This study evaluated the association between coffee consumption and serum lipid profile in the Brazilian Longitudinal Study of Adult Health (ELSA-Brasil).
This is a cross-sectional study on baseline data from participants of the cohort ELSA-Brasil. Only participants of São Paulo Research Center who underwent a nuclear magnetic resonance (NMR) spectroscopy examination of lipid profile were included (N = 4736).

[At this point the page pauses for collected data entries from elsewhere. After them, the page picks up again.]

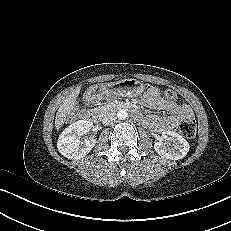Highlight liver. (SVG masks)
<instances>
[{
	"label": "liver",
	"instance_id": "liver-1",
	"mask_svg": "<svg viewBox=\"0 0 231 231\" xmlns=\"http://www.w3.org/2000/svg\"><path fill=\"white\" fill-rule=\"evenodd\" d=\"M79 91H75L66 96L63 103L60 105L55 118V127L59 130L66 122L68 115L76 104Z\"/></svg>",
	"mask_w": 231,
	"mask_h": 231
}]
</instances>
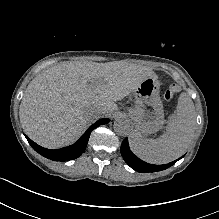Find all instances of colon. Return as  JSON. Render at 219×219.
Segmentation results:
<instances>
[{"label":"colon","instance_id":"1","mask_svg":"<svg viewBox=\"0 0 219 219\" xmlns=\"http://www.w3.org/2000/svg\"><path fill=\"white\" fill-rule=\"evenodd\" d=\"M180 92L178 84H172L162 92V98L166 101L172 100Z\"/></svg>","mask_w":219,"mask_h":219}]
</instances>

Coffee intake was categorized into four categories (cups/day, in reference cup size of 50 mL, which is the household measure adopted in Brazil): never/almost never, ≤ 1, 1-3, and > 3. Serum lipid profile [i.e., Total Cholesterol (TC), Total Triglycerides (TG), Very Low-Density Lipoprotein-cholesterol (VLDL-c), Low-Density Lipoprotein-cholesterol (LDL-c), High-Density Lipoprotein-cholesterol (HDL-c), Triglyceride-rich Lipoprotein Particles (TRLP) and subfractions particles] was analyzed. To estimate the effect of coffee consumption on serum lipid profile, multivariate Generalized Linear Models were performed.

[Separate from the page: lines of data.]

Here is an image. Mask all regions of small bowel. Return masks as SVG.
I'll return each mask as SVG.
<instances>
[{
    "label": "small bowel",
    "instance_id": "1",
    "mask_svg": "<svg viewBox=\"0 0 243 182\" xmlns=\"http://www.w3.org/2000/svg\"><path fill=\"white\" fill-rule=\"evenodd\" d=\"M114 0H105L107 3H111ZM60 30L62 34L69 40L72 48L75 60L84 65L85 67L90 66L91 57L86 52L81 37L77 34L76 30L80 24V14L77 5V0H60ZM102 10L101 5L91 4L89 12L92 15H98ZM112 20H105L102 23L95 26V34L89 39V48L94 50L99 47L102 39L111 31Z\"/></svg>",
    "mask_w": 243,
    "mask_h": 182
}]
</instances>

Compared to participants who never or almost never drink coffee, individuals who consumed more than 3 cups/day showed an increase in concentrations of TC (β: 4.13; 95% CI 0.81, 7.45), TG (β: 9.53; 95% CI 1.65, 17.42), VLDL-c (β: 1.90; 95% CI 0.38, 3.42), TRLP (β: 8.42; 95% CI 1.24, 15.60), and Very Small-TRLP and Medium-TRLP subfractions (β: 7.36; 95% CI 0.21, 14.51; β: 2.53; 95% CI 0.89, 4.16, respectively), but not with HDL-c and LDL-c. Among individuals with low (≤ 1 cup/day) and moderate (1-3 cups/day) coffee consumption, no significant associations with lipids was observed.
High coffee consumption (more than 3 cups per day) was associated with an increase in serum lipids, namely TC, TG, VLDL-c, and TRL particles, highlighting the importance of a moderate consumption of this beverage.